The objectives of the present study were to evaluate whether investigator bias influenced the Convergence Insufficiency Symptom Survey (CISS) scores of children with normal binocular vision (NBV) in our original validation study, reevaluate the usefulness of the cutoff score of 16, and reexamine the validity of the CISS.Methods.
Six clinical sites participating in the Convergence Insufficiency Treatment Trial (CITT) enrolled 46 children 9 to <18 years with NBV. Examiners masked to the child’s binocular vision status administered the CISS. The mean CISS score was compared with that from the children with NBV in the original, unmasked CISS study and also to that of the 221 symptomatic convergence insufficiency (CI) children enrolled in the CITT.Results.

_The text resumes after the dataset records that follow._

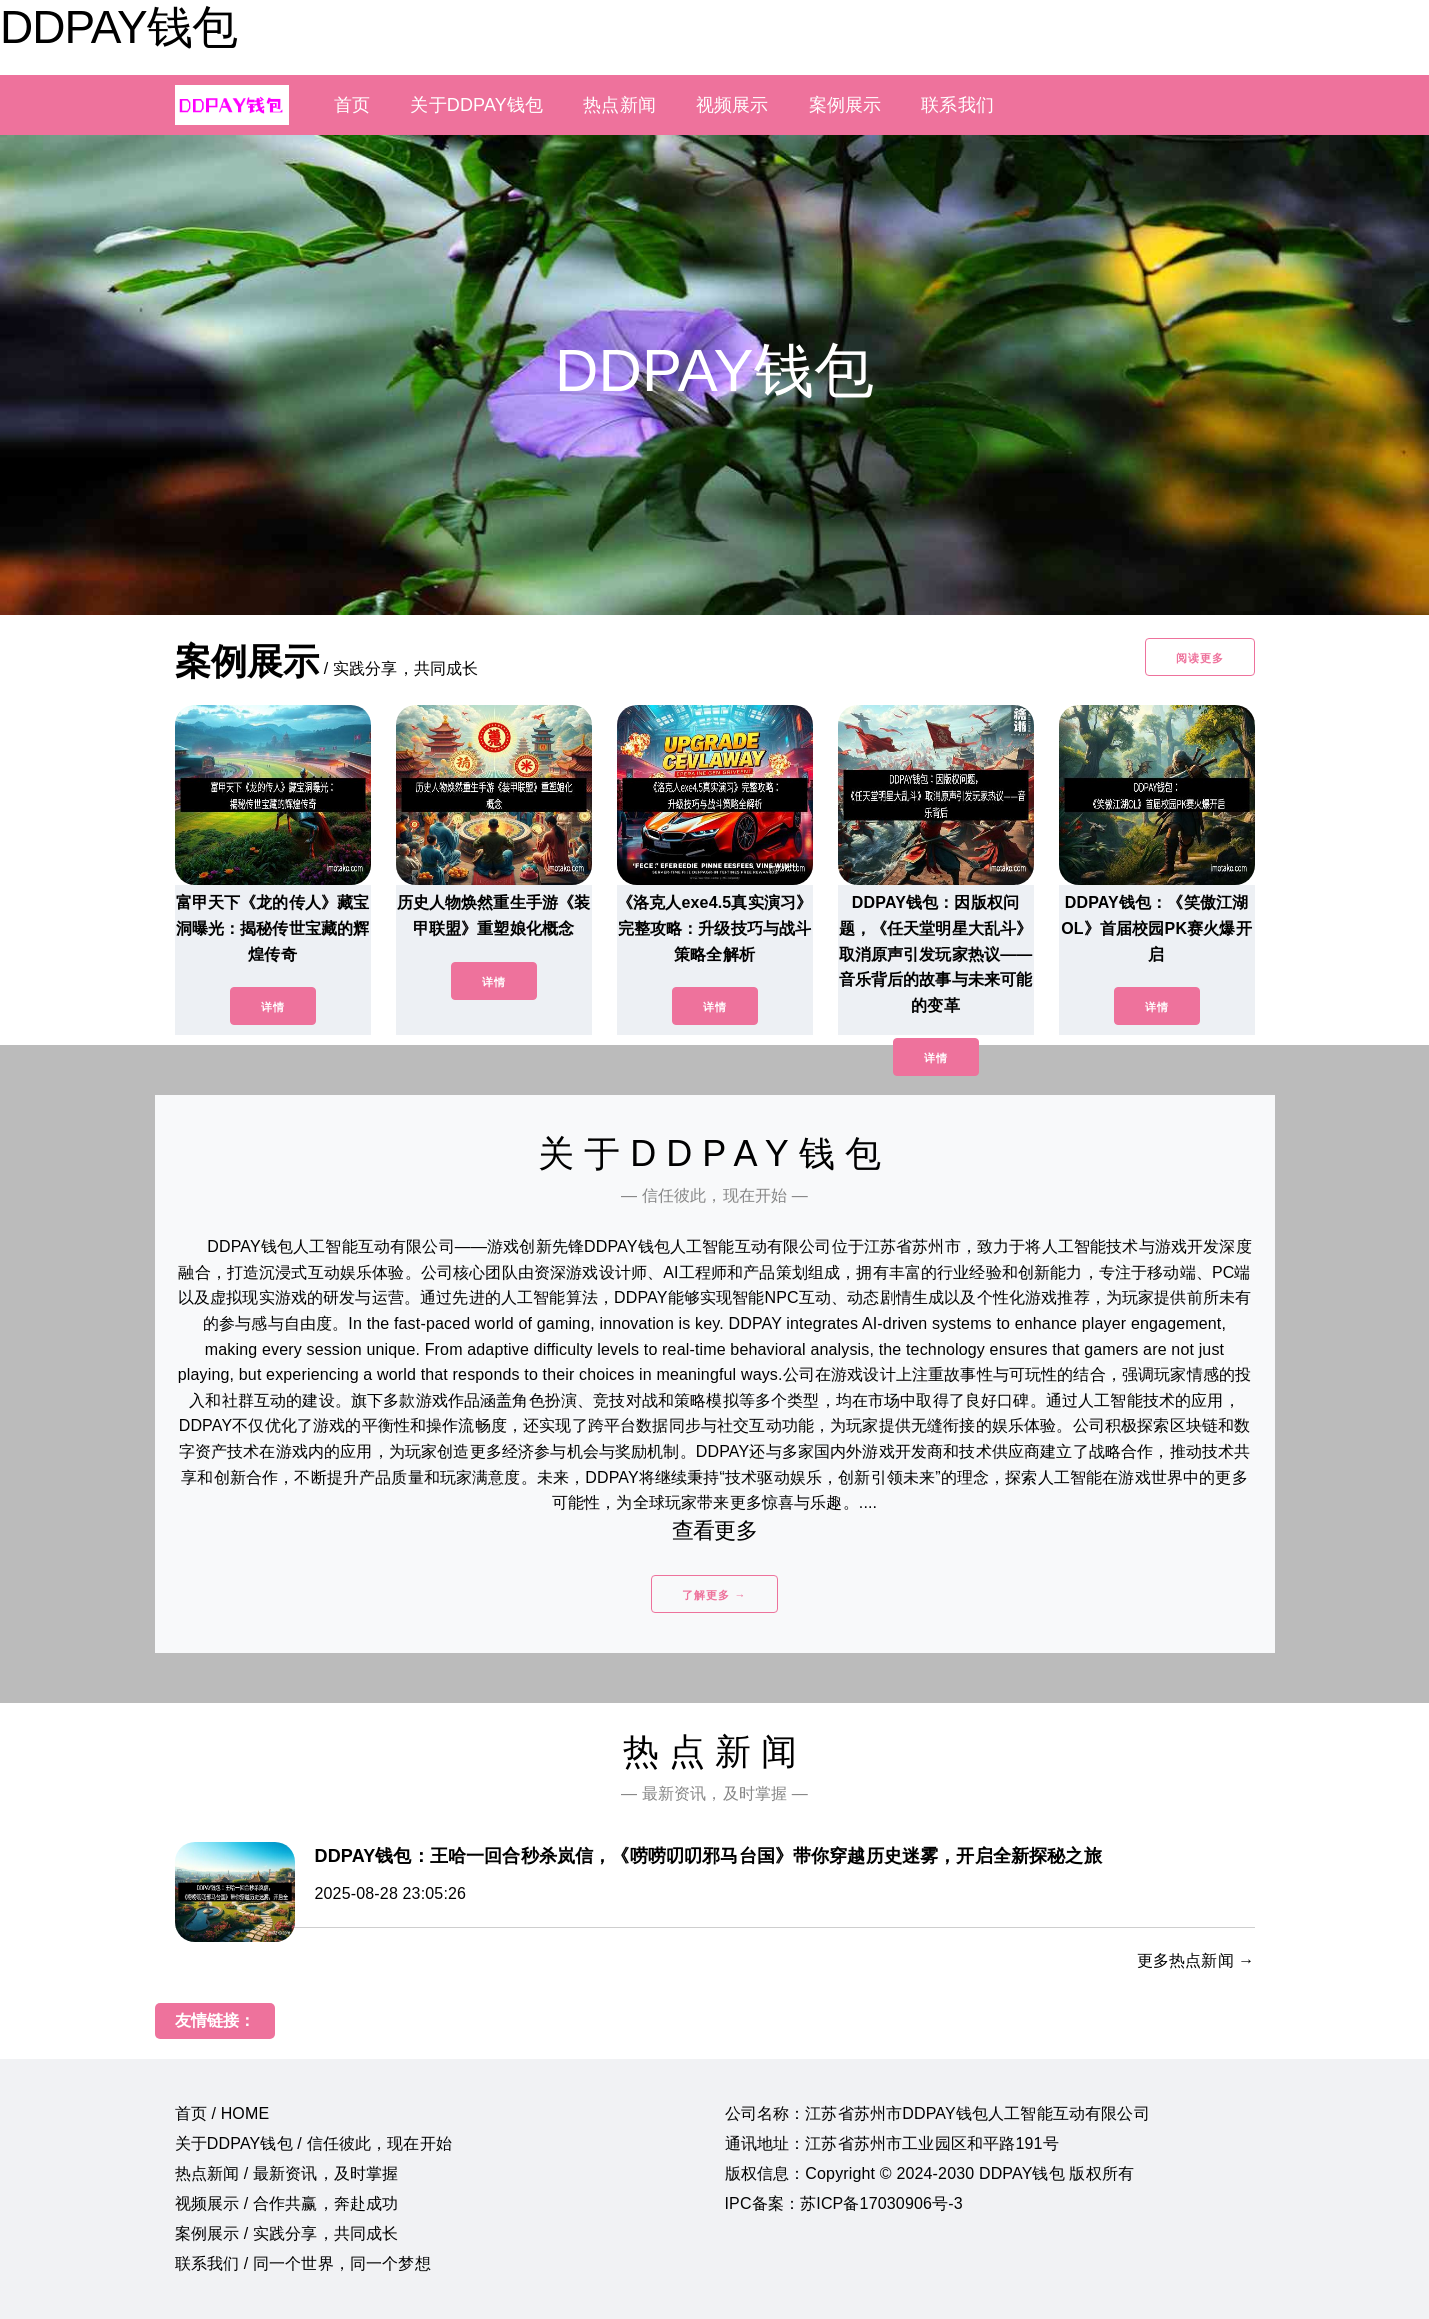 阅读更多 (1200, 658)
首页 (352, 105)
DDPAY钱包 (118, 27)
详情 (273, 1007)
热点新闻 (619, 105)
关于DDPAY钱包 (476, 105)
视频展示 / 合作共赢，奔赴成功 (287, 2203)
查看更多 (714, 1530)
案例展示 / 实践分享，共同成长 (287, 2233)
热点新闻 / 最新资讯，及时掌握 (287, 2173)
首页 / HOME (222, 2113)
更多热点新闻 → (1196, 1960)
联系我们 (957, 105)
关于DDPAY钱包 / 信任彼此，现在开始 (313, 2143)
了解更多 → (714, 1595)
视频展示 (732, 105)
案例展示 (845, 105)
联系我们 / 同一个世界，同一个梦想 (303, 2263) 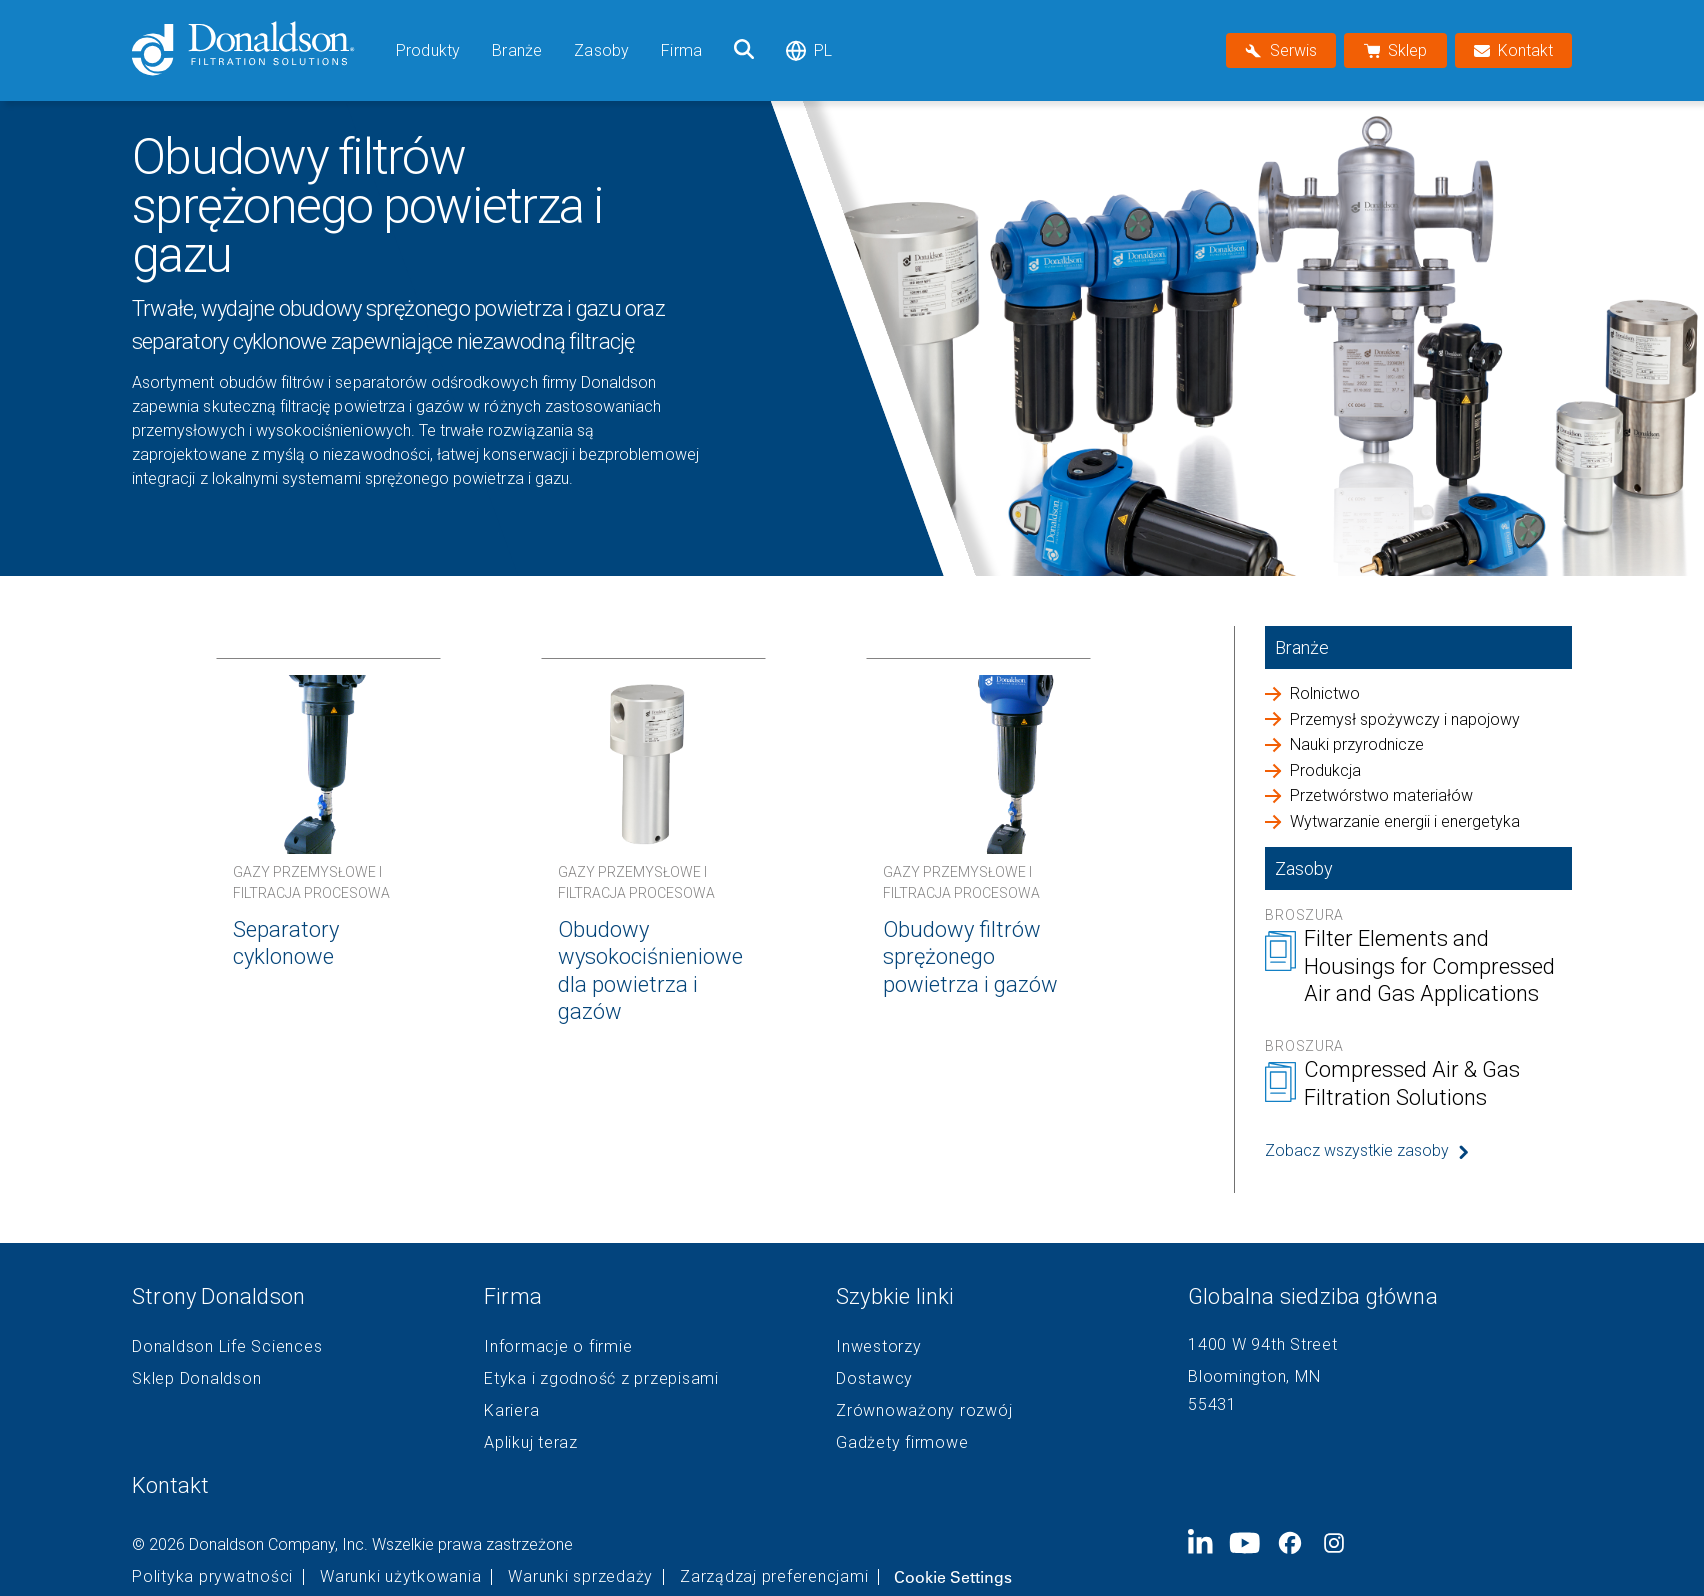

The mean (±standard deviation) CISS score for 46 subjects with NBV was 10.4 (±8.1). This was comparable with our prior unmasked NBV study (mean = 8.1 (±6.2); p = 0.11) but was significantly different from that of the CITT CI group (mean = 29.8 ± 9.0; p < 0.001). Eighty-three percent of these NBV subjects scored <16 on the CISS, which is not statistically different from the 87.5% found in the original unmasked study (p = 0.49).Conclusions.
Examiner bias did not affect the CISS scores for subjects with NBV in our prior study. The CISS continues to be a valid instrument for quantifying symptoms in 9 to <18-year-old children. These results also confirm the validity of a cut-point of ≥16 in distinguishing children with symptomatic CI from those with NBV.